On 5 October 2021, ASIC’s Regulatory Guide RG 271 Internal Dispute Resolution (RG 271) came into effect. RG 271 sets new standards and requirements for complaints-handling across the financial services sector.
The Customer Owned Banking Code Compliance Committee (COBCCC) wishes to draw the attention of the customer owned banking industry to the updated complaints handling guidance which, importantly, includes enforceable obligations.
Key Promise 6 and Part D Sections 27, 28 and 29 of the Customer Owned Banking Code of practice (the Code) outlines subscribers’ current complaint handling obligations. The Code currently allows for standard complaints to be resolved within 45 days.
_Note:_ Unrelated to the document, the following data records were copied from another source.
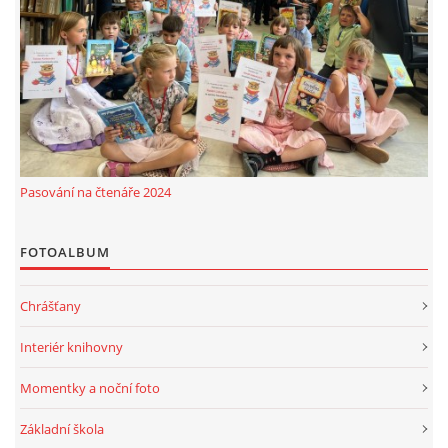
MOBILNÍ APLIKACE
FREE WIFI
VÝZNAČNÍ RODÁCI
Pasování na čtenáře 2024
FOTOALBUM
FOTOALBUM
PODĚKOVÁNÍ
Chrášťany
NAPSALI O NÁS....
Interiér knihovny
SLUŽBY
Momentky a noční foto
Základní škola
KNIHOVNÍ ŘÁD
The biggest changes arising from RG 271 for the customer owned banking industry relate to
- IDR timeframes, with standard complaints needing to be resolved within 30 calendar days of the complaint being made and,
- for credit-related complaints involving hardship, no later than 21 days.
- acknowledgment of complaints, which will be required within 24 hours (or one business day) of receiving the complaint, or, if that is not possible as soon as practicable;
- recording and reporting of complaints; and
- enhanced requirements in relation to identification and rectification of systemic issues.
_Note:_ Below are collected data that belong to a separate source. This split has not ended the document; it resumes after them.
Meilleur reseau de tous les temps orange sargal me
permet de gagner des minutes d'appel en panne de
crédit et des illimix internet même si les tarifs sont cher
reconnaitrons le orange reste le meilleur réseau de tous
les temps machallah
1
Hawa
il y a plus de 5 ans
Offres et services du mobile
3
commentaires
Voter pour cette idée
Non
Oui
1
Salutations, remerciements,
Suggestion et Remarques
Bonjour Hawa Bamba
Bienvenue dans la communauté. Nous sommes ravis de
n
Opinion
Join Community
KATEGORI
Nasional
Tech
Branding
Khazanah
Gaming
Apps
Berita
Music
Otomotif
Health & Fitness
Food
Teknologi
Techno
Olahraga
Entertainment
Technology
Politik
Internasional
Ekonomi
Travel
The new obligations and timeframes under RG 271 override the current Code obligations. The new Code will require, as a minimum, compliance with RG 271.
RG 271 notes that
- timeliness is essential for effective complaint management.
- firms should aim to resolve most complaints quickly and at the first point of contact.
ASIC expects that:
- Firms to take a “proactive approach” to identifying implicit as well as explicit complaints, and notes that “a consumer or small business is not required to expressly state the word ‘complaint’ or ‘dispute’, or put their complaint in writing, to trigger a financial firm’s obligation to deal with a matter”. Code subscribers should not categorise an expression of dissatisfaction that meets the definition of ‘complaint’ as ‘feedback’, an ‘inquiry’, a ‘comment’ or similar (and thus not to be dealt with by IDR process).
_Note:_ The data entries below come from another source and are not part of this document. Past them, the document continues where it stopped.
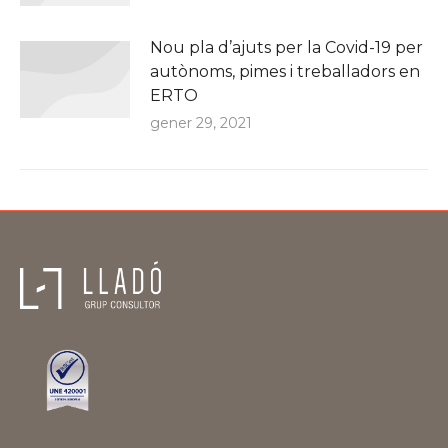
Nou pla d’ajuts per la Covid-19 per
autònoms, pimes i treballadors en
ERTO
gener 29, 2021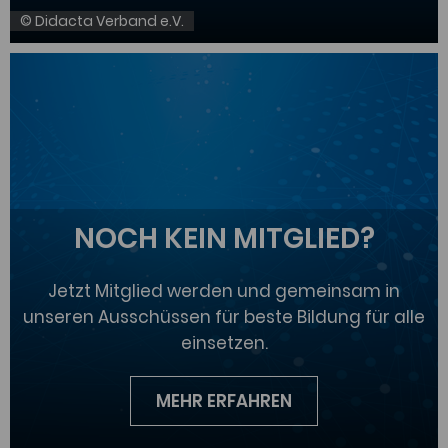
© Didacta Verband e.V.
NOCH KEIN MITGLIED?
Jetzt Mitglied werden und gemeinsam in
unseren Ausschüssen für beste Bildung für alle
einsetzen.
MEHR ERFAHREN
- Regardless of a firm’s structure, it is a complainant’s expression of dissatisfaction that triggers the obligation to deal with the matter, not the referral of a complaint to a specialist complaints or IDR team.
- Complainants should not be disadvantaged by the use of multi-tier IDR processes by financial firms.
- For the financial dispute resolution system to be fully effective, financial firms need to establish appropriate links between their IDR process and AFCA.
- Financial firms must have robust systems in place to ensure that possible systemic issues are investigated, followed up and reported on.
- Its standards are adapted to suit the nature, scale and complexity of any business; that Boards, chief executives and senior management are actively interested in and support effective complaint management; that a firm’s culture recognises that everyone has a right to complain, is open to receiving complaints and demonstrates a commitment to resolving complaints through action; and encourages complaints.
RG 271 is a welcome development in striving for better complaint handling practice. Effective IDR helps to builds trust between Code subscribers and customers as well as throughout the wider community. Processes that support and improve this requirement should be built into the systems and cultures of every Code subscriber.
The COBCCC believes resolving complaints and disputes in a fair and timely way, and documenting IDR processes in order to identify problem areas and continuously improve them, is not just a matter of fulfilling the enforceable obligations set out in RG 271 and the Code, but good industry practice and an important part of putting consumers at the center of customer owned banking institutions.